Baron Mandelson swears the oath of allegiance
New Business Secretary Peter Mandelson has taken his place in the House of Lords, being introduced to peers as Baron Mandelson of Foy and Hartlepool.
Lord Mandelson, as he will be known, was supported by Baroness Jay of Paddington and the ex-lord chancellor Lord Falconer of Thoroton.
He wore the traditional ermine-lined scarlet robes and swore allegiance to the Queen at the induction ceremony.
Foy is a village in Herefordshire where he holidayed.
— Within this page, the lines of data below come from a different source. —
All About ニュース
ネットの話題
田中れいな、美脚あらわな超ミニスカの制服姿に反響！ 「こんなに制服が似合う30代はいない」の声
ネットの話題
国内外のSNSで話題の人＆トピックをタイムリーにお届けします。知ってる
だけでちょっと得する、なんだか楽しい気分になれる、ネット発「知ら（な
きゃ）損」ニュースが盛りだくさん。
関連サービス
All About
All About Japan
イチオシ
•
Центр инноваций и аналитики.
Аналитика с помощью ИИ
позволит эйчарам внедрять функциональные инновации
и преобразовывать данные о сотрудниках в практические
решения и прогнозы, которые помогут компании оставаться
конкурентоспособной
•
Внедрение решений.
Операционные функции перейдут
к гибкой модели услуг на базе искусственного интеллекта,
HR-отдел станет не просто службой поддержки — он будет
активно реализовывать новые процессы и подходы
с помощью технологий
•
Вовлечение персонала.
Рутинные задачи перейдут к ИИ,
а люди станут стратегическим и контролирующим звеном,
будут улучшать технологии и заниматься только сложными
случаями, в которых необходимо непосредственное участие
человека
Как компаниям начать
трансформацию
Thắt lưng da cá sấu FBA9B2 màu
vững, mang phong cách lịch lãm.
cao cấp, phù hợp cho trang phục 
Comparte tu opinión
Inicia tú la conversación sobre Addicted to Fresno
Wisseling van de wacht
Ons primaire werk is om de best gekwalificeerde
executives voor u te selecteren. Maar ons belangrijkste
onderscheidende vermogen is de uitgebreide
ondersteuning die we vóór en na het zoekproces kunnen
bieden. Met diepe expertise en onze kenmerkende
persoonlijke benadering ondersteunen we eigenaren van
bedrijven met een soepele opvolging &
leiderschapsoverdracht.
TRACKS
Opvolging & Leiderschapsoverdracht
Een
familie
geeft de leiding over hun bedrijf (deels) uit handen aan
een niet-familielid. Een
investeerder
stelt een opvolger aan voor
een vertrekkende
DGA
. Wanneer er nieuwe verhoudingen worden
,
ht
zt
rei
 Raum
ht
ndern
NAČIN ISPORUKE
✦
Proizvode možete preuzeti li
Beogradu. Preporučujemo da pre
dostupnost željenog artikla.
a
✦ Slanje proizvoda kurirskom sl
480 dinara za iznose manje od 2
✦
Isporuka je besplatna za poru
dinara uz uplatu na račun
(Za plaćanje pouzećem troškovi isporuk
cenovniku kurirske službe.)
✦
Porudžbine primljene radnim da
He was MP for Hartlepool.
Lord Mandelson was a European commissioner before his resignation earlier this month to take up Gordon Brown's offer of a cabinet job.
His introduction to the Lords came as it emerged he will continue to receive taxpayer-funded EU pay worth £234,000 over three years - in addition to his annual ministerial salary of £104,386.
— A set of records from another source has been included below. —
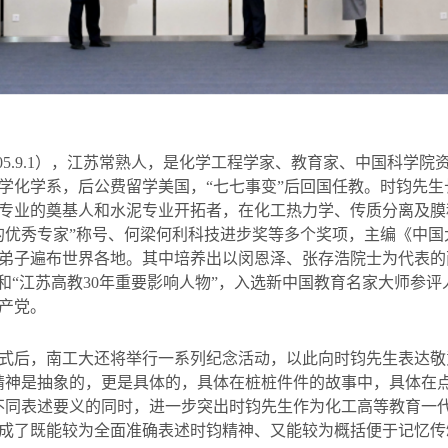
5.9.1
），江苏常熟人，是化学工程学家、教育家、中国科学院
学化学系，后公费留学美国，
“
七七事变
”
后回国任教。时钧先生
专业的奠基人和水泥专业开拓者，在化工热力学、传质分离及膜
的优秀专家
”
称号、何梁何利科技进步奖等多个奖项，主编《中国
弟子遍布世界各地。其中培养出以闵恩泽、张存浩院士为代表的
和
“
江苏高教
30
年重要影响人物
”
，入选新中国教育名家大师参评
产党。
式后，南工大还将举行一系列纪念活动，以此向时钧先生表达敬
精神是抽象的，更是具体的，具体在桩桩件件的故事中，具体在点
不同表述要义的同时，进一步突出时钧先生作为化工高等教育一
成了既能较为全面准确表述时钧精神、又能较为概括便于记忆传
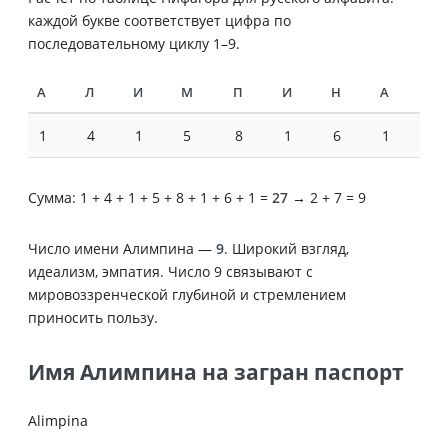
каждой букве соответствует цифра по
последовательному циклу 1–9.
А
Л
И
М
П
И
Н
А
1
4
1
5
8
1
6
1
Сумма: 1 + 4 + 1 + 5 + 8 + 1 + 6 + 1 =
27
→ 2 + 7 = 9
Число имени Алимпина —
9
. Широкий взгляд,
идеализм, эмпатия. Число 9 связывают с
мировоззренческой глубиной и стремлением
приносить пользу.
Имя Алимпина на загран паспорт
Alimpina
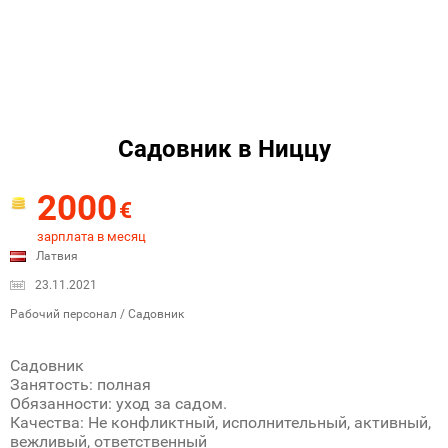
Садовник в Ниццу
2000
€
зарплата в месяц
Латвия
23.11.2021
Рабочий персонал / Садовник
Садовник
Занятость: полная
Обязанности: уход за садом.
Качества: Не конфликтный, исполнительный, активный,
вежливый, ответственный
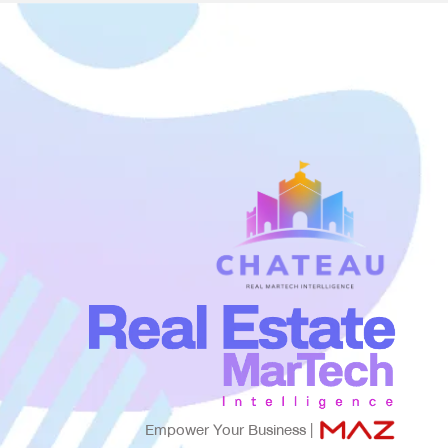
Empower Your Business |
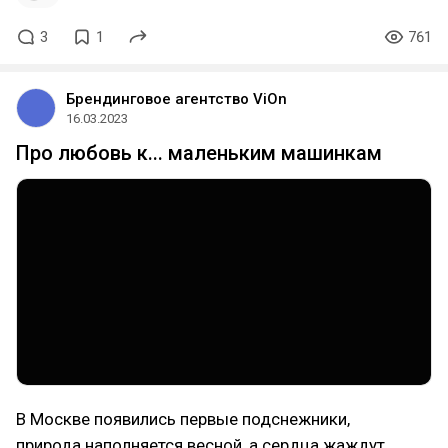
3
1
761
Брендинговое агентство ViOn
16.03.2023
Про любовь к... маленьким машинкам
В Москве появились первые подснежники,
природа наполняется весной, а сердца жаждут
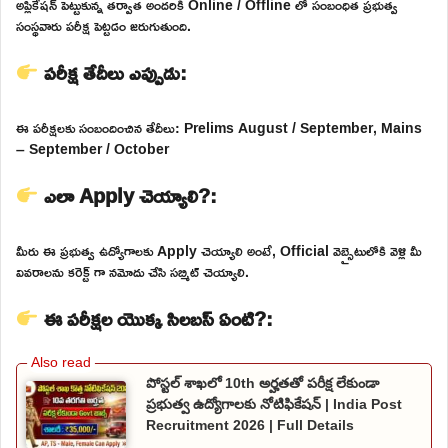
అప్లికేషన్ పెట్టుకున్న తర్వాత అందరికి Online / Offline లో సంబంధిత ప్రభుత్వ
సంస్థవారు పరీక్ష పెట్టడం జరుగుతుంది.
పరీక్ష తేదీలు ఎప్పుడు:
ఈ పరీక్షలకు సంబందించిన తేదీలు: Prelims August / September, Mains
– September / October
ఎలా Apply చెయ్యాలి?:
మీరు ఈ ప్రభుత్వ ఉద్యోగాలకు Apply చెయ్యాలి అంటే, Official వెబ్సైటులోకి వెళ్లి మీ
వివరాలను కరెక్ట్ గా నమోదు చేసి సబ్మిట్ చెయ్యాలి.
ఈ పరీక్షల యొక్క సిలబస్ ఏంటి?:
పోస్టల్ శాఖలో 10th అర్హతతో పరీక్ష లేకుండా
ప్రభుత్వ ఉద్యోగాలకు నోటిఫికేషన్ | India Post
Recruitment 2026 | Full Details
The Conservatives said the details of the "golden goodbye" from his Brussels role would anger voters in the UK.
The business secretary is entitled to the EU compensation package despite giving up his post as trade commissioner voluntarily after four years.
Under EU rules, Mr Mandelson will be eligible for around £78,000 in "transitionary payments" annually for the next three years.
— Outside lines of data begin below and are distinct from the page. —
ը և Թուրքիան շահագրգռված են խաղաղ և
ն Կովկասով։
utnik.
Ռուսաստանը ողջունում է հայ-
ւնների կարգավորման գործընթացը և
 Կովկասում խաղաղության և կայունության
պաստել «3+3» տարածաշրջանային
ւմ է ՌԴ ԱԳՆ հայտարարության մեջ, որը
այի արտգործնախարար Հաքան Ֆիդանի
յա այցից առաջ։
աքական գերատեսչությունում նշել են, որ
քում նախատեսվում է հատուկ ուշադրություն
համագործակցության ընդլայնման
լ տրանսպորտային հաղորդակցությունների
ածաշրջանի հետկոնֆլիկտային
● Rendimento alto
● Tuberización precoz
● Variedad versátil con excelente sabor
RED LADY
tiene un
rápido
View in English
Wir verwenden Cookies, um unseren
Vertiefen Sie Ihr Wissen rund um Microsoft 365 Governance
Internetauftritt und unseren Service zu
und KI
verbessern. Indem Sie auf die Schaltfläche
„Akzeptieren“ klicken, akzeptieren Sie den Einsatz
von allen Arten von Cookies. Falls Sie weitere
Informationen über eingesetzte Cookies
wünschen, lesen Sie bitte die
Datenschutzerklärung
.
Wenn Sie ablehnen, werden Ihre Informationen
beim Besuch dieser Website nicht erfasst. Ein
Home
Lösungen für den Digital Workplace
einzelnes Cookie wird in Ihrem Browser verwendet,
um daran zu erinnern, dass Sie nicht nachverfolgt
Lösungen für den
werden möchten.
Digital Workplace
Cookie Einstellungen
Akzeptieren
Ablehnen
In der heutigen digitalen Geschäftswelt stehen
The money - £234,000 in total - will also be subject to preferential tax rates devised for EU officials.
The top-up ensures his income in his new job is the same as his £182,500 salary as a commissioner.
Lord Falconer and Baroness Jay supported Lord Mandelson (centre)
In addition, Mr Mandelson's four-year stint in Brussels entitles him to a pension.
When he reaches the age of 65, Mr Mandelson will receive a pension, starting at £31,000 and then rising in line with the cost of living.
A private sector worker who wanted to ensure a similar income in retirement would have to build a pension fund worth more than £700,000.
As he relocates from Brussels to London, Mr Mandelson is also due a one-off resettlement grant of £15,000.
Mark Francois, the Conservative spokesman on Europe, said the details of the ex-commissioner's pay-off would annoy UK voters.
"Not only did Gordon Brown recall Peter Mandelson to shore up his own position, but it adds insult to injury to know taxpayers will have to pay extra for the privilege," he said.